/---
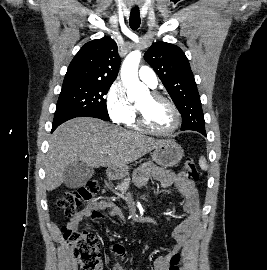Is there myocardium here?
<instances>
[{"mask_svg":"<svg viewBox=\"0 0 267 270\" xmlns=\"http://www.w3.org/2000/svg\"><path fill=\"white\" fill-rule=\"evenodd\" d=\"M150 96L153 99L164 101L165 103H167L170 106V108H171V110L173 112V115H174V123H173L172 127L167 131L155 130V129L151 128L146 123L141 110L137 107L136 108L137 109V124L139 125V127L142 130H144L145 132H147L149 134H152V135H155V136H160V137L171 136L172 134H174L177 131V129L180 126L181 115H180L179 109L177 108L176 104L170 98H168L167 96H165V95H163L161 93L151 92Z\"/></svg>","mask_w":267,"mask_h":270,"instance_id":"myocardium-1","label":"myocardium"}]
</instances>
\---
WHAT TO DO
With the pictures removed, copy the data above word for word.

EXERCISE OUTPUT
Is there myocardium here?
<instances>
[{"mask_svg":"<svg viewBox=\"0 0 267 270\" xmlns=\"http://www.w3.org/2000/svg\"><path fill=\"white\" fill-rule=\"evenodd\" d=\"M150 96L153 99L164 101L165 103H167L170 106V108H171V110L173 112V115H174V123H173L172 127L167 131L155 130V129L151 128L146 123L141 110L137 107L136 108L137 109V124L139 125V127L142 130H144L145 132H147L149 134H152V135H155V136H160V137L171 136L172 134H174L177 131V129L180 126L181 115H180L179 109L177 108L176 104L170 98H168L167 96H165V95H163L161 93L151 92Z\"/></svg>","mask_w":267,"mask_h":270,"instance_id":"myocardium-1","label":"myocardium"}]
</instances>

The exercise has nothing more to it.